EXERCISE DETAILS: In the listing below, find each line with the string "Canvass" and report it.

*** Opening RECORDED INFORMATION ***

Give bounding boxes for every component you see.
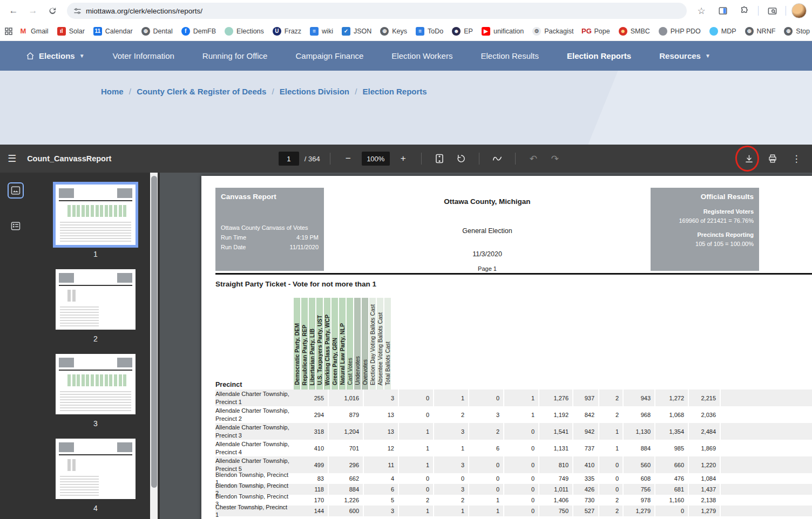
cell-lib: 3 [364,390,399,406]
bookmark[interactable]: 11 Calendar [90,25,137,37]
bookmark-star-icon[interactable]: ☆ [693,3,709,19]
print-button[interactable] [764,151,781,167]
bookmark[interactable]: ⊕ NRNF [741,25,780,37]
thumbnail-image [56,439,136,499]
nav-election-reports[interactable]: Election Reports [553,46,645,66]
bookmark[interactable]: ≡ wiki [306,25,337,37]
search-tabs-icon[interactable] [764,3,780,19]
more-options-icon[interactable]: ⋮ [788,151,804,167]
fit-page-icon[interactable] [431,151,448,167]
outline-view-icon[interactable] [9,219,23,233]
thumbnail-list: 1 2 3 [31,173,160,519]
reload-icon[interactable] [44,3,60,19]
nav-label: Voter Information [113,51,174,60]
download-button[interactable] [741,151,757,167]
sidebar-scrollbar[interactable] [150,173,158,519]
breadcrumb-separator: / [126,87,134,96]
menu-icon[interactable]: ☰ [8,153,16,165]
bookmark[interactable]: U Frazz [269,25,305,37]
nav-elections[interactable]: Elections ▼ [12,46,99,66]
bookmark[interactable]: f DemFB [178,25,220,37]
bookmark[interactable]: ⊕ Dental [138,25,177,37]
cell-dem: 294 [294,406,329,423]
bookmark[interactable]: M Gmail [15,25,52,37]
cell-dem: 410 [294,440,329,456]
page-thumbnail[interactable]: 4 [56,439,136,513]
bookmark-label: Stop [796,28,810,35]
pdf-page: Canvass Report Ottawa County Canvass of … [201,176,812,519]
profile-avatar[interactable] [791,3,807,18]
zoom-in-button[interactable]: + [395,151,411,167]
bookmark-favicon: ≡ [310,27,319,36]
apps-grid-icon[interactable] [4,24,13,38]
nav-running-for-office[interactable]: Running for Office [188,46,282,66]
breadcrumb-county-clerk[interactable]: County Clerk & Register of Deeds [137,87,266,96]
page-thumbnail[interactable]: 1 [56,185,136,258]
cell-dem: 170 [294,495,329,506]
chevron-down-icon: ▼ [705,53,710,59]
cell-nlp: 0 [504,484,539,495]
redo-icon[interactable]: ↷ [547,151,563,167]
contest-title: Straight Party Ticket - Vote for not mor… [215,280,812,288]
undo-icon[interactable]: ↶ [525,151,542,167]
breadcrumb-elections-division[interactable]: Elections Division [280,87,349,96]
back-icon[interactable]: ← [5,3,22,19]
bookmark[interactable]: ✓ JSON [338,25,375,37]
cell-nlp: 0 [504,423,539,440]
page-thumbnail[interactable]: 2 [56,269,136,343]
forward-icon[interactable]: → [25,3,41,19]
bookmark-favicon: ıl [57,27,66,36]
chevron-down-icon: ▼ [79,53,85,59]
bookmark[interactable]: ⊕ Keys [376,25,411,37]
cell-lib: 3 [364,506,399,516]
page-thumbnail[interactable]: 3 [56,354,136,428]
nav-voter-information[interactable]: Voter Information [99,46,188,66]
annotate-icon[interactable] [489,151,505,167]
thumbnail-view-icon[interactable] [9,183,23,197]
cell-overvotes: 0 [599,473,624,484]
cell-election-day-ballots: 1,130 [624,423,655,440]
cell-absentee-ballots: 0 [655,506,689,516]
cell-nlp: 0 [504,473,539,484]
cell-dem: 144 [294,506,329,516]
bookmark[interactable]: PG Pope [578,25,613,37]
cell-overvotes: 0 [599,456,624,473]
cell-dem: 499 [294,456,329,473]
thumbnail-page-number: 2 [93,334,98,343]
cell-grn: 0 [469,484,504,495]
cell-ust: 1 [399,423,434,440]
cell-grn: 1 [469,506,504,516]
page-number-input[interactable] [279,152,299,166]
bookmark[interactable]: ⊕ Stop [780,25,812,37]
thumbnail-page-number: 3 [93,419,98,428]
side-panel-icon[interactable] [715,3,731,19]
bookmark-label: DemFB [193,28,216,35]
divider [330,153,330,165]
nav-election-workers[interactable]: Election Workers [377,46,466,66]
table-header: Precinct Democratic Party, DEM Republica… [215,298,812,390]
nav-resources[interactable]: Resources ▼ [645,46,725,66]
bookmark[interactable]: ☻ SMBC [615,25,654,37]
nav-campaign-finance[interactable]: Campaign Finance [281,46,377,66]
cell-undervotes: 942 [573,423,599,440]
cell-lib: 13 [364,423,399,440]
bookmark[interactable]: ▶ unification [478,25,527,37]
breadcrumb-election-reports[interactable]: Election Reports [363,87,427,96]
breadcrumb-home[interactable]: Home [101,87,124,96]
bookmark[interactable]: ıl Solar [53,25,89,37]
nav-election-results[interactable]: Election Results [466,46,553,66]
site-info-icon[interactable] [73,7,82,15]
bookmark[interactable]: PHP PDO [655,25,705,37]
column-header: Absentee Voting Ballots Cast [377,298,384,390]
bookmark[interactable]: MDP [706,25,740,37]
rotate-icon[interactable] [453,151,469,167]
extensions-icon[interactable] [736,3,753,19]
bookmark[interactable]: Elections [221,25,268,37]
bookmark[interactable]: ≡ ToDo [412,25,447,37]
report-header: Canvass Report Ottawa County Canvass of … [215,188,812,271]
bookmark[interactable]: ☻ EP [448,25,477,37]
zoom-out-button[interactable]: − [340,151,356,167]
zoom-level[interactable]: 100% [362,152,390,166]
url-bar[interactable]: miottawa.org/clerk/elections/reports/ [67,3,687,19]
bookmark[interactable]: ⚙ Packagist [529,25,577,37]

*** Closing RECORDED INFORMATION ***

ANSWER TO THIS PROBLEM:
pdf-page: Canvass Report Ottawa County Canvass of … [201,176,812,519]
report-header: Canvass Report Ottawa County Canvass of … [215,188,812,271]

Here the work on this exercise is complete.